Population figures for rate
calculations: Population-based rates were computed using July 1 estimates of the
civilian population of the United States. Starting in 2000, both numerator and denominator estimates include "multiple race" in
the "other races" category. The Census population tables contained race categories for three primary racial groups: white,
black, and all other races. The denominator for the at-risk--based rates was derived from NHIS, which covers the
civilian, noninstitutionalized population rather than the civilian population covered by NHDS. The civilian,
noninstitutionalized population represents 99% of the civilian population. Consequently, the at-risk--based hospitalization rates are
slight overestimates of the actual rates.
Exclusions: Data for newborns are excluded from this
report.
National Vital Statistics System
Race Categorization: Race data are collected on death certificates in accordance with the 1977 OMB standards on race
and ethnicity. The 1977 standards specified four race categories (white, black, American Indian or Alaska Native, and Asian
or Pacific Islander) and did not permit more than one racial category to be identified for an individual.

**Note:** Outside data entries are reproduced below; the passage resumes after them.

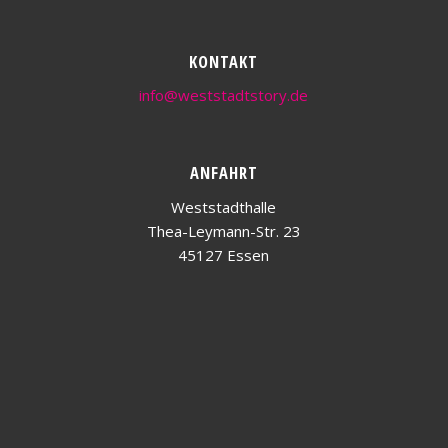
KONTAKT
info@weststadtstory.de
ANFAHRT
Weststadthalle
Thea-Leymann-Str. 23
45127 Essen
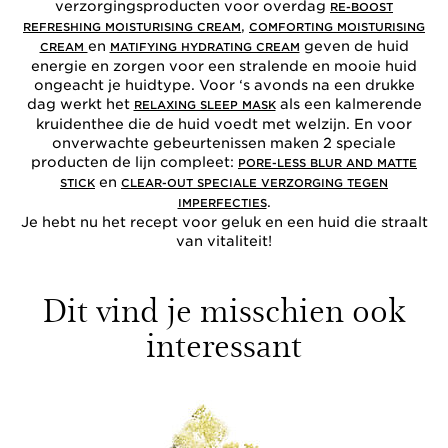
verzorgingsproducten voor overdag
RE-BOOST
,
REFRESHING MOISTURISING CREAM
COMFORTING MOISTURISING
en
geven de huid
CREAM
MATIFYING HYDRATING CREAM
energie en zorgen voor een stralende en mooie huid
ongeacht je huidtype. Voor ‘s avonds na een drukke
dag werkt het
als een kalmerende
RELAXING SLEEP MASK
kruidenthee die de huid voedt met welzijn. En voor
onverwachte gebeurtenissen maken 2 speciale
producten de lijn compleet:
PORE-LESS BLUR AND MATTE
en
STICK
CLEAR-OUT SPECIALE VERZORGING TEGEN
.
IMPERFECTIES
Je hebt nu het recept voor geluk en een huid die straalt
van vitaliteit!
Dit vind je misschien ook
interessant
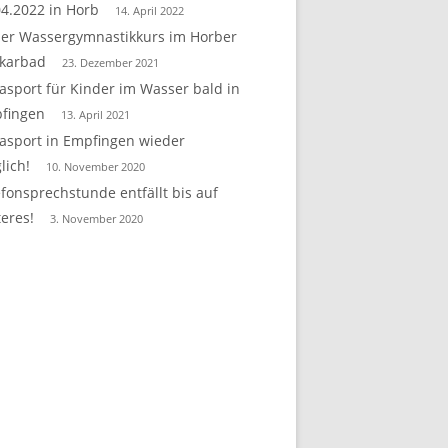
04.2022 in Horb
14. April 2022
er Wassergymnastikkurs im Horber
karbad
23. Dezember 2021
asport für Kinder im Wasser bald in
fingen
13. April 2021
asport in Empfingen wieder
lich!
10. November 2020
efonsprechstunde entfällt bis auf
teres!
3. November 2020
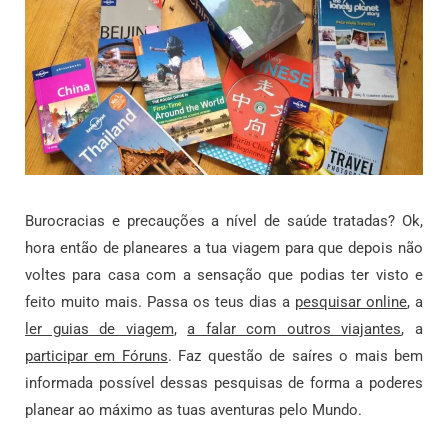
Burocracias e precauções a nível de saúde tratadas? Ok,
hora então de planeares a tua viagem para que depois não
voltes para casa com a sensação que podias ter visto e
feito muito mais. Passa os teus dias a
pesquisar online
, a
ler guias de viagem
,
a falar com outros viajantes
, a
participar em Fóruns
. Faz questão de saíres o mais bem
informada possível dessas pesquisas de forma a poderes
planear ao máximo as tuas aventuras pelo Mundo.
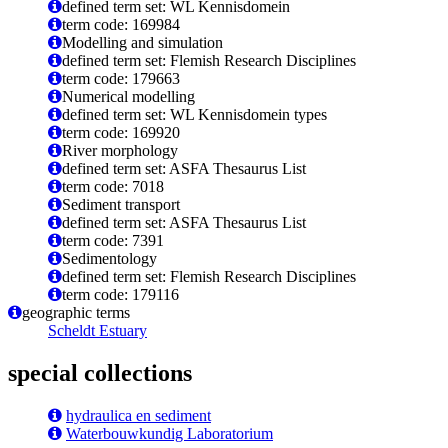
defined term set: WL Kennisdomein
term code: 169984
Modelling and simulation
defined term set: Flemish Research Disciplines
term code: 179663
Numerical modelling
defined term set: WL Kennisdomein types
term code: 169920
River morphology
defined term set: ASFA Thesaurus List
term code: 7018
Sediment transport
defined term set: ASFA Thesaurus List
term code: 7391
Sedimentology
defined term set: Flemish Research Disciplines
term code: 179116
geographic terms
Scheldt Estuary
special collections
hydraulica en sediment
Waterbouwkundig Laboratorium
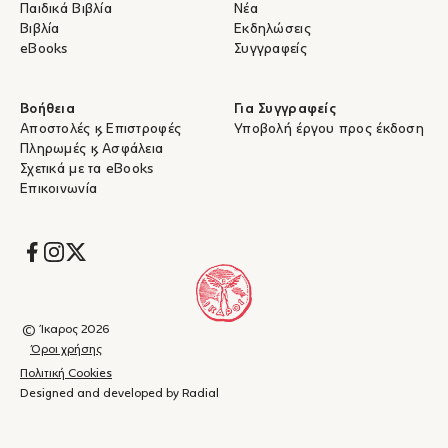
Παιδικά Βιβλία
Νέα
Βιβλία
Εκδηλώσεις
eBooks
Συγγραφείς
Βοήθεια
Για Συγγραφείς
Αποστολές & Επιστροφές
Υποβολή έργου προς έκδοση
Πληρωμές & Ασφάλεια
Σχετικά με τα eBooks
Επικοινωνία
Socials
© Ίκαρος 2026
Όροι χρήσης
Πολιτική Cookies
Designed and developed by Radial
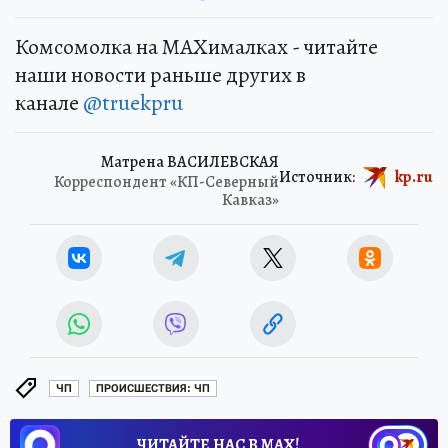
Комсомолка на MAXималках - читайте
наши новости раньше других в
канале
@truekpru
Матрена ВАСИЛЕВСКАЯ
Источник:
kp.ru
Корреспондент «КП-Северный
Кавказ»
ЧП
ПРОИСШЕСТВИЯ: ЧП
ЧИТАЙТЕ НАС В МАХ!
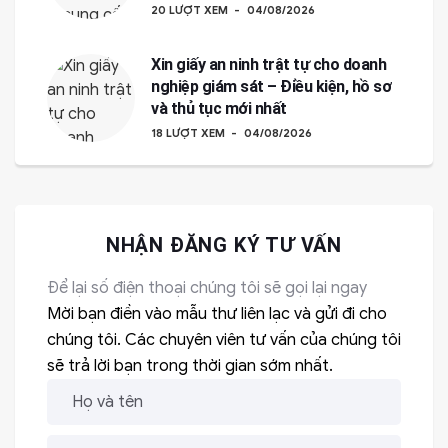
20 LƯỢT XEM
04/08/2026
Xin giấy an ninh trật tự cho doanh
nghiệp giám sát – Điều kiện, hồ sơ
và thủ tục mới nhất
18 LƯỢT XEM
04/08/2026
NHẬN ĐĂNG KÝ TƯ VẤN
Để lại số điện thoại chúng tôi sẽ gọi lại ngay
Mời bạn điền vào mẫu thư liên lạc và gửi đi cho
chúng tôi. Các chuyên viên tư vấn của chúng tôi
sẽ trả lời bạn trong thời gian sớm nhất.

In 1997 OMB
standards were introduced to collect data on ethnicity and five single race categories (white, black, American Indian, and various
Asian
and Pacific Islander categories) and a multiple race category. However, as of 2003, this format had been introduced in only
a few states.
Hispanic ethnicity: Hispanic mortality data were collected from 17 reporting states and published for the first time
in 1984. The number of reporting states increased over time as did the quality of the data. Data year 1997 was the first year
that mortality data for the Hispanic population were available for all 50 states and the District of Columbia.
Death rates for Hispanic, American Indian or Alaska Native, and Asian or Pacific Islander should be interpreted
with caution because of inconsistencies in reporting Hispanic origin or race on the death certificate as compared with race
or Hispanic origin on the censuses, surveys, and birth certificates. Studies have documented underreporting on the
death certificates of these decedents and undercounts of these groups on the censuses.
Population figures and rate calculation: The denominators used in calculating population-based mortality rates for
sex, race, ethnicity, age, and region are prepared by the U.S. Bureau of the Census. Death rates for the United States
and individual states are based on the total resident populations for the respective years. These populations exclude members
of the Armed Forces stationed abroad but include the members of the Armed Forces stationed domestically, unless noted.
The denominator for the at-risk--based rates was derived from NHIS, which covers the civilian, noninstitutionalized
population rather than the resident population covered by the National Vital Statistics System. The civilian,
noninstitutionalized population represents approximately 98% of the resident population. Consequently, the at-risk--based death rates are
slight overestimates of the actual rates.
Population data through the 1990s also were obtained in accordance with the 1977 standards. Race data on the
2000 census were collected in accordance with the 1997 OMB standards on race and ethnicity. The 1997 standards specify
five single-race categories (American Indian or Alaska Native, Asian, black, Hawaiian or Other Pacific Islander, and white)
and permit the reporting of more than one race. As a result, 31 racial groups were included on the 2000 census (five
single-race groups and 26 multiple-race groups). NCHS, in collaboration with the Census Bureau, developed methodology for
bridging the multiple-race groups to single-race categories, so that the race categories in the population data would match the
race categories in the mortality data. These Census population tables contained race categories for three primary racial
groups: white, black, and all other races.